KUALA LUMPUR: Economy Minister Rafizi Ramli will table the Bill on the Carbon Capture Utilisation and Storage (CCUS) progressive regulatory framework in Parliament in November this year.

“This framework will be presented to the Cabinet meeting next week. Given the substantial capital considerations, such a framework is needed to reassure the economics of these investments,” Rafizi said in his keynote address at the OGSE100 CEOs Forum organised by Malaysia Petroleum Resources Corp today.

“CCUS is an important industry, not only for oil and gas workers but also for oil and gas countries. The aim is to get the regulatory framework of the CCUS industry approved,” he added.

Rafizi said there Malaysia can be positioned not just as a regional leader but a global leader in CCUS and the government is doing everything to ensure that the opportunity is seized.

“With all the equipment and talent, Malaysia is a country that can offer to trap gas. Hence, a successful bid for CCUS will put the country in a forefront position in the world, in the CCUS industry. The plan is to ensure that all facilities will be operating in the next four years, which is 2028,” said the minister.

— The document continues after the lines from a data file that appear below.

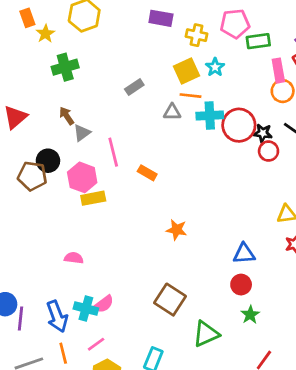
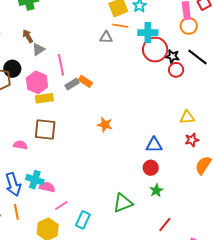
gray rectangle: (134, 87) -> (72, 84), moved
cyan cross: (210, 115) -> (148, 33), moved
pink semicircle: (74, 258) -> (20, 145), moved
brown square: (170, 300) -> (45, 129), moved, turned -30
pink semicircle: (104, 304) -> (47, 187), moved, turned -133
pink line: (96, 344) -> (61, 206), moved

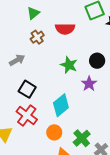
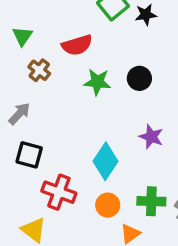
green star: (69, 65) -> (97, 82), moved
purple star: (89, 84) -> (151, 137), moved
black square: (27, 89) -> (29, 155), moved
green cross: (82, 138) -> (151, 201), turned -30

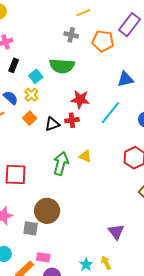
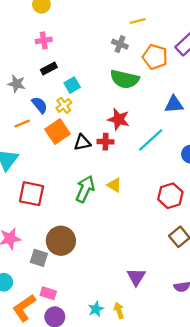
black rectangle: (14, 65) -> (49, 68), turned 32
green semicircle: (62, 66) -> (125, 79), moved
orange square: (30, 118) -> (58, 132), size x1.5

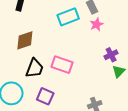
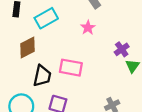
cyan rectangle: (68, 17) -> (46, 18), moved
pink star: (97, 24) -> (88, 28), moved

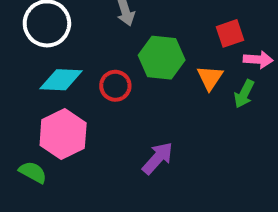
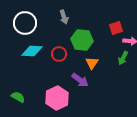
orange triangle: (210, 78) -> (92, 63), moved
pink hexagon: (63, 134) -> (57, 98), moved
purple arrow: (158, 158) -> (80, 80), moved, turned 84

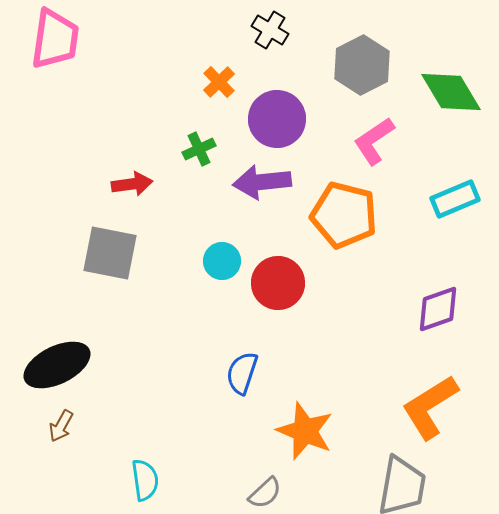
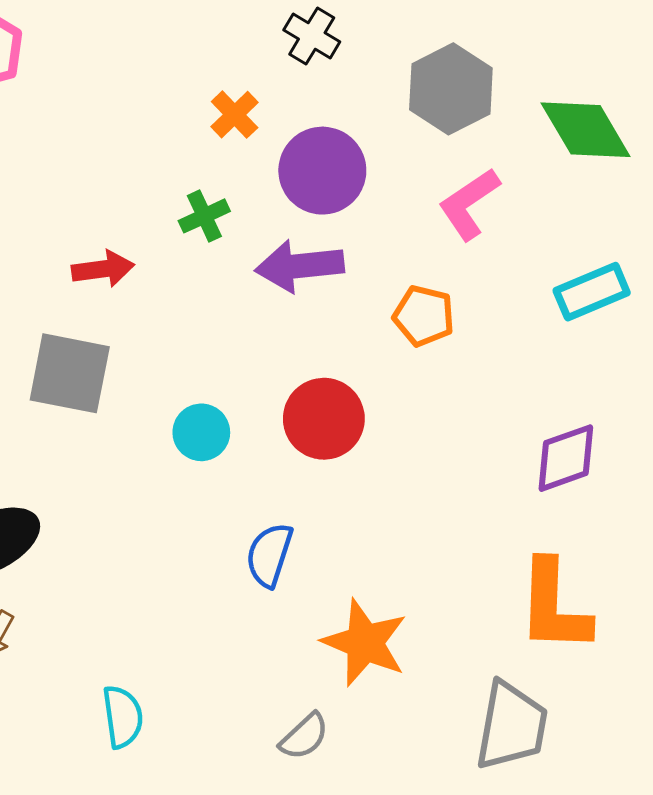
orange pentagon: (344, 215) -> (424, 316), size x0.6
cyan circle: (222, 261) -> (201, 432), moved
orange L-shape: (430, 407) -> (554, 606), turned -56

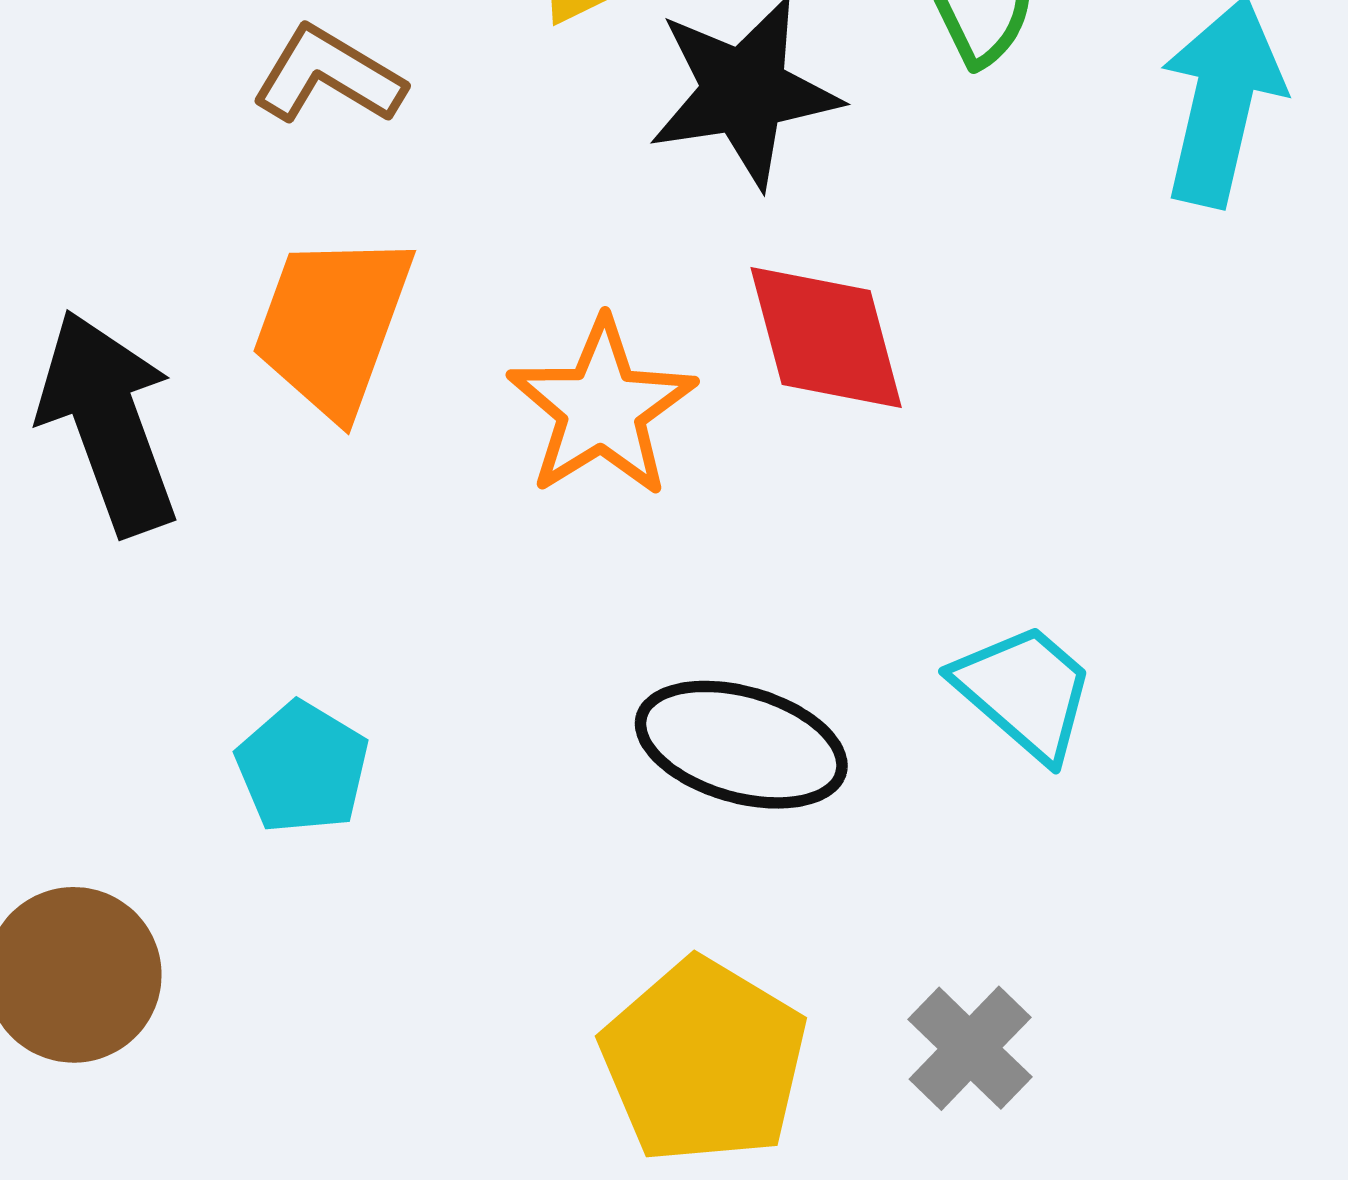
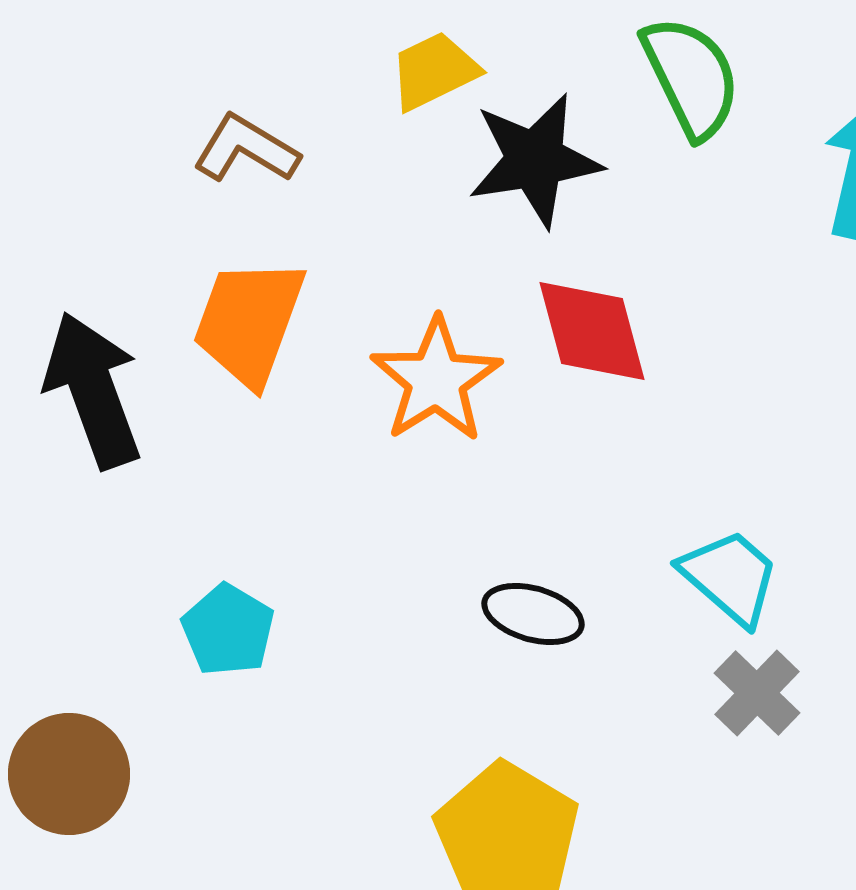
black ellipse: (741, 745) -> (533, 614), size x0.7
gray cross: (970, 1048) -> (757, 693), moved

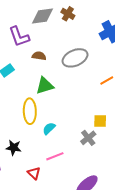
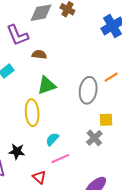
gray ellipse: (75, 58) -> (88, 90), moved, turned -55
cyan semicircle: (49, 128) -> (52, 139), moved

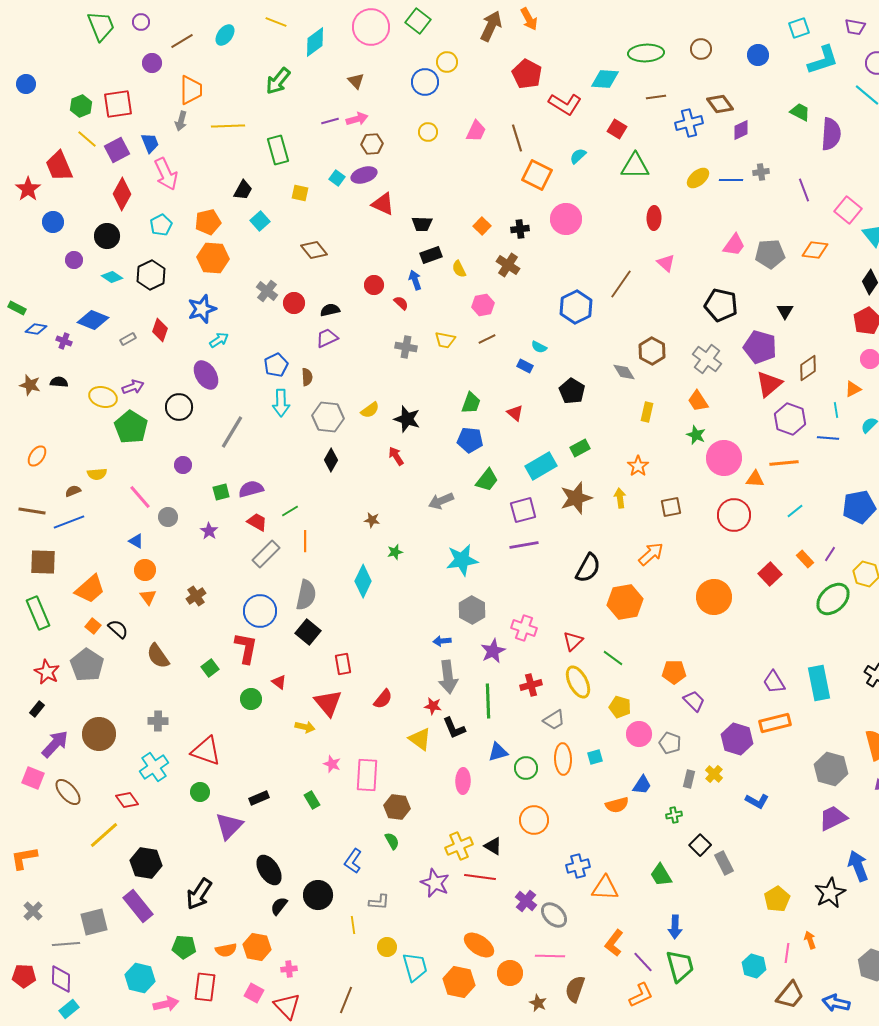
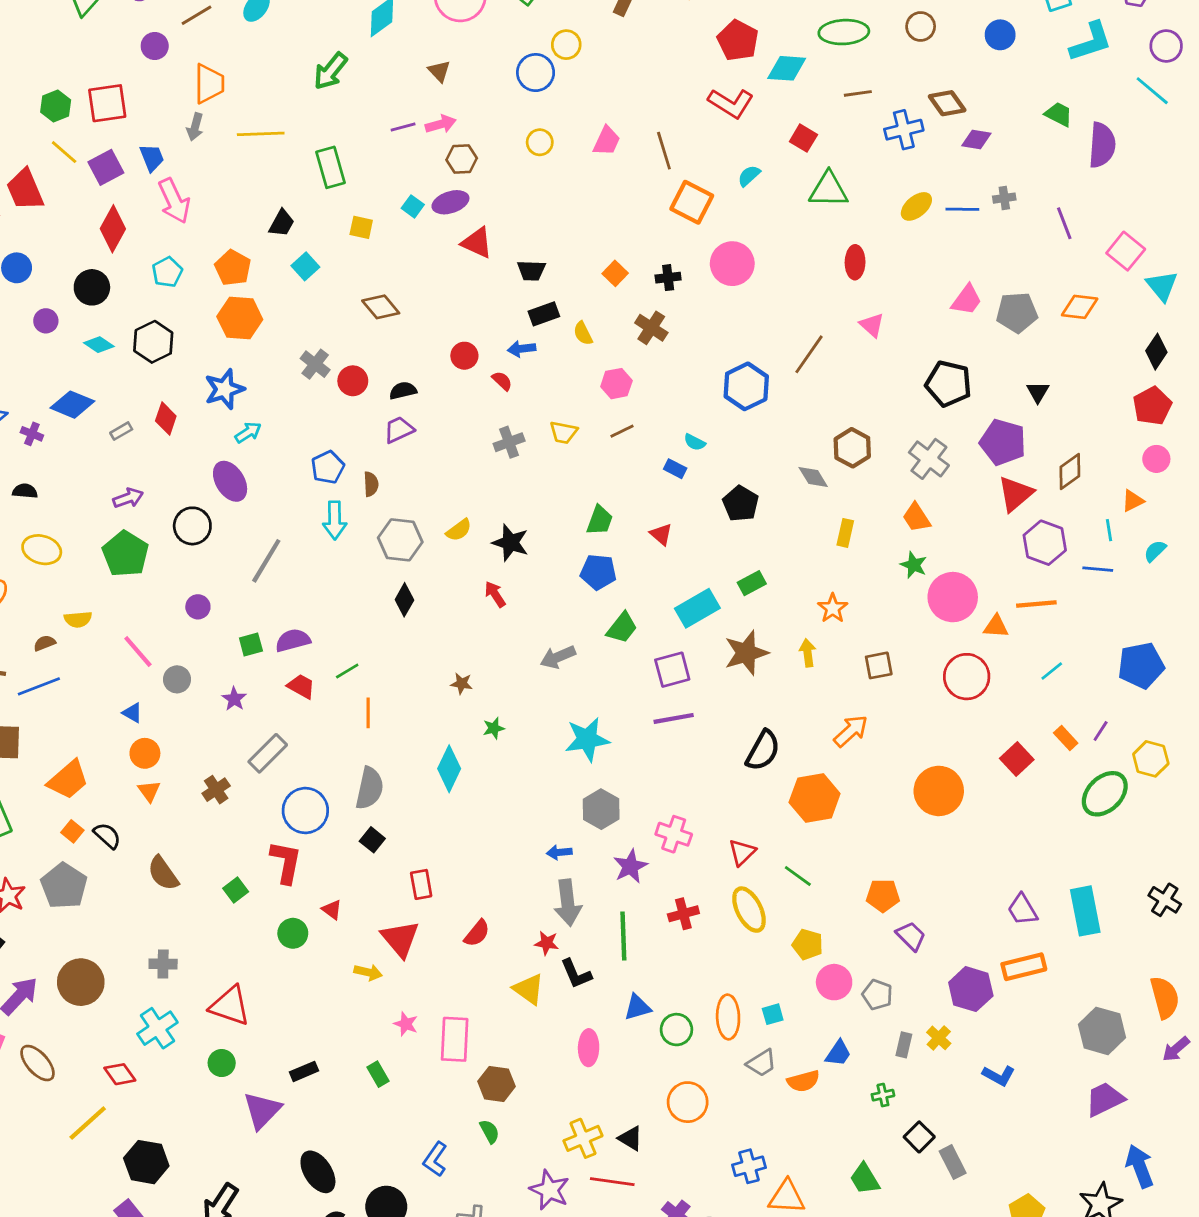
red pentagon: (527, 74) -> (738, 40), moved
purple diamond: (741, 130) -> (976, 139), turned 35
orange pentagon: (208, 222) -> (233, 268), turned -30
blue arrow: (415, 280) -> (522, 349), turned -78
gray cross: (406, 347) -> (509, 442), turned -30
yellow ellipse: (103, 397) -> (42, 550), moved
gray rectangle: (266, 554) -> (268, 753), moved
black square: (308, 632) -> (372, 840), size x0.7
gray trapezoid: (554, 720) -> (762, 1063), moved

“The establishment of the framework will enable investors to start coming to Malaysia, as the value of the industry is expected to reach RM100 billion in 20 years, meaning investments alone will involve tens of billions of ringgit,” he added.

Rafizi said the prevailing view is that CCUS will contribute about 15% to reductions in emissions.

“With this being one of the levers under the National Energy Transition Roadmap, and there being a generational window to establish Malaysia as a regional CCUS hub, the government understands the need to move with urgency,” he remarked.

Meanwhile, Rafizi said Malaysia’s oil production is expected to experience a decline of 30% in the next five years, while energy consumption is projected to almost double by 2050. “We can no longer rely on our past dominance in oil and gas to continue to power and meet the demands of Malaysia’s future.”

By putting forth a more encompassing narrative for oil and gas services and equipment (OGSE), and the important role it plays in the future, the nation can transition the industry upwards, Rafizi said.

“Much has changed since its inception in 2021, and so a revision is needed to reflect our new priorities and to align with recent blueprints. That is why the Ministry of Economy, through Malaysian Petroleum Resources Corporation, is conducting the Mid-Term Review of the National OGSE Blueprint later this year,” he added.